Abstract
Ovarian cancers represent the deadliest among gynecologic malignancies and are characterized by a hierarchical structure with cancer stem cells (CSCs) endowed with self-renewal and the capacity to differentiate. The Wnt/β-catenin signaling pathway, known to regulate stemness in a broad spectrum of stem cell niches including the ovary, is thought to play an important role in ovarian cancer. Importantly, Wnt activity was shown to correlate with grade, epithelial to mesenchymal transition, chemotherapy resistance, and poor prognosis in ovarian cancer.
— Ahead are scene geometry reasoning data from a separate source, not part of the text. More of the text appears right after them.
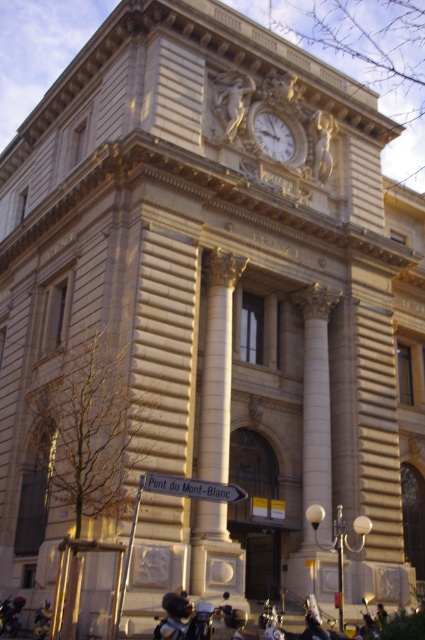 Is point (218, 364) positioned behind point (189, 627)?

Yes, it is.

Does golden stone column at center lie in front of shiny black motorcycle at lower center?

→ No, it is not.

Identify the location of golden stone column at center. (217, 364).

The image size is (425, 640). I want to click on golden stone column at center, so click(x=217, y=364).

Can you confirm if shiny black motorcycle at lower center is shorter than shiny black motorcycle at lower left?

Incorrect, shiny black motorcycle at lower center's height does not fall short of shiny black motorcycle at lower left's.

In the scene shown: Between shiny black motorcycle at lower center and shiny black motorcycle at lower left, which one appears on the left side from the viewer's perspective?

shiny black motorcycle at lower left

Does point (184, 602) come behind point (11, 628)?

No, (184, 602) is in front of (11, 628).

Locate an element on the screen. The height and width of the screenshot is (640, 425). shiny black motorcycle at lower center is located at coordinates (184, 618).

Which of these two, golden stone column at center or shiny black motorcycle at lower left, stands taller?

golden stone column at center

Who is shorter, golden stone column at center or shiny black motorcycle at lower left?

shiny black motorcycle at lower left

Who is more distant from viewer, (243, 596) or (20, 595)?

Point (20, 595)

Find the location of a particular element. golden stone column at center is located at coordinates (217, 364). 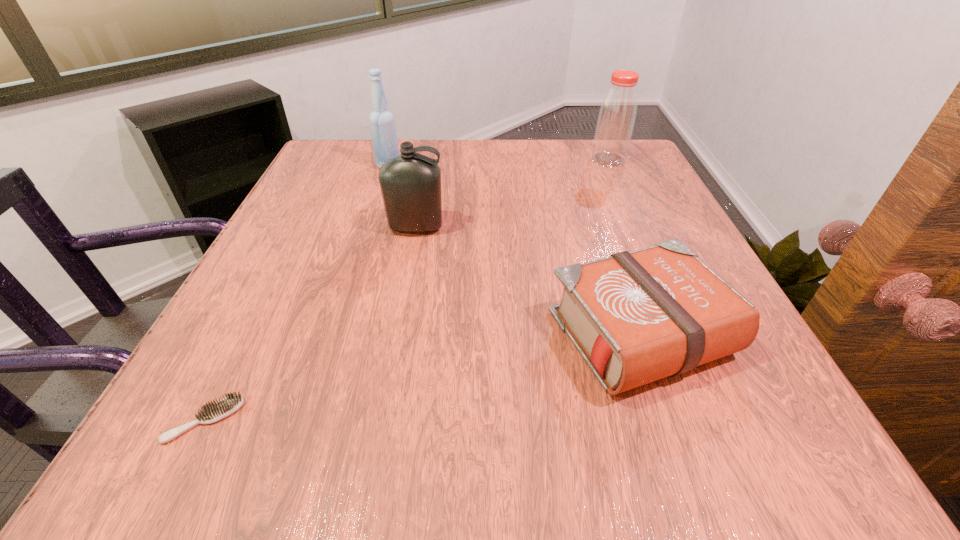 I want to click on vacant area situated 0.250m on the back of the Bible, so click(594, 202).

Find the location of a particular element. The height and width of the screenshot is (540, 960). vacant space located 0.120m on the right of the leftmost object is located at coordinates (329, 420).

Where is `Bible at the near edge`? Bible at the near edge is located at coordinates (635, 317).

You are a GUI agent. You are given a task and a screenshot of the screen. Output one action in this format:
    pyautogui.click(x=<x>, y=<y>)
    Task: Click on the scrubbing brush at the near edge
    The height and width of the screenshot is (540, 960).
    Given the screenshot: What is the action you would take?
    pyautogui.click(x=214, y=411)

Where is `bottle at the left edge`? The width and height of the screenshot is (960, 540). bottle at the left edge is located at coordinates (382, 123).

This screenshot has width=960, height=540. Find the location of `scrubbing brush that is at the left edge`. scrubbing brush that is at the left edge is located at coordinates (214, 411).

Find the location of a particular element. The height and width of the screenshot is (540, 960). bottle positioned at the right edge is located at coordinates (617, 114).

In order to click on Bible located at the right edge in this screenshot , I will do `click(635, 317)`.

Locate an element on the screen. object present at the far left corner is located at coordinates (382, 123).

I want to click on object at the near left corner, so click(x=214, y=411).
This review will discuss the current knowledge of the role of Wnt signaling in ovarian cancer stemness, epithelial to mesenchymal transition (EMT), and therapy resistance. In addition, the alleged role of exosomes in the paracrine activation of Wnt signaling and pre-metastatic niche formation will be reviewed. Finally, novel potential treatment options based on Wnt inhibition will be highlighted.
Highlights
Epithelial ovarian cancer (EOC) represents the deadliest among gynecologic malignancies [1]. This is mainly due to the fact that up to 80% of ovarian cancer patients present with symptoms and are subsequently diagnosed only at late disease stages, i.e., when metastases have already spread to pelvic organs, the abdomen, or beyond the peritoneal cavity [2]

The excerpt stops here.